The only caveat I would add is that the IS2 is a very micro-heavy vehicle. Its armor is not as good as the Tiger II/German super-TDs, and the reload rate is so slow that you need to make sure it doesn't fire without you knowing what it's targeting. The elite IS2 thankfully mitigates the reload rate issue, but doesn't fully resolve it. Tiger IIs and, if memory serves, Pershings/Super Pershings out-reload it handily. Particularly for the Tiger II and its ace variant, main gun rounds are a lot more disposable. You need to retreat the IS2 while it reloads basically every time you use it (except if you stunlock a single enemy superheavy). The German "big cats" can get away with staying put while reloading more often - especially in light of their very thick frontal armor (quite the deterrent to anything besides an IS2 with HE loaded).

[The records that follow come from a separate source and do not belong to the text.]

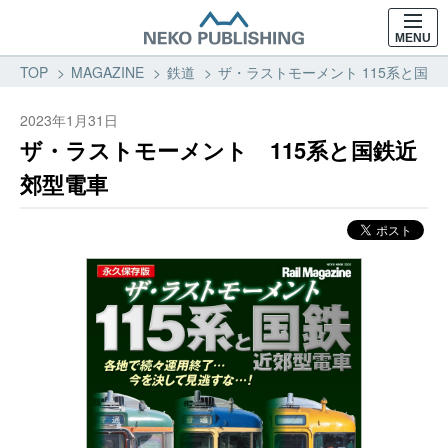
MENU
TOP
MAGAZINE
鉄道
ザ・ラストモーメント 115系と国鉄
2023年1月31日
ザ・ラストモーメント 115系と国鉄近
郊型電車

The elite IS2 is maybe 1/3 of why I like Guards so much. Nothing is safe from the HE round's reign of terror. A lot of non-Guards mains also do not appreciate how much shorter the reload is on the elite IS2 when compared to the regular one, which can lead them to challenge your hold on a sightline under circumstances inimical to their welfare.

I cannot overstate how fun the IS2s (particularly the elite one) can be to play with. These tanks epitomize what Guards is all about - deadly high-quality units that require proper positioning and careful micro to fully realize their potential. While I spent a long time talking up the endgame tanks, the rest of their roster is also great (as I discussed in previous sections). Please consider giving the Guards a spin when you next play RobZ, and happy HE smacking.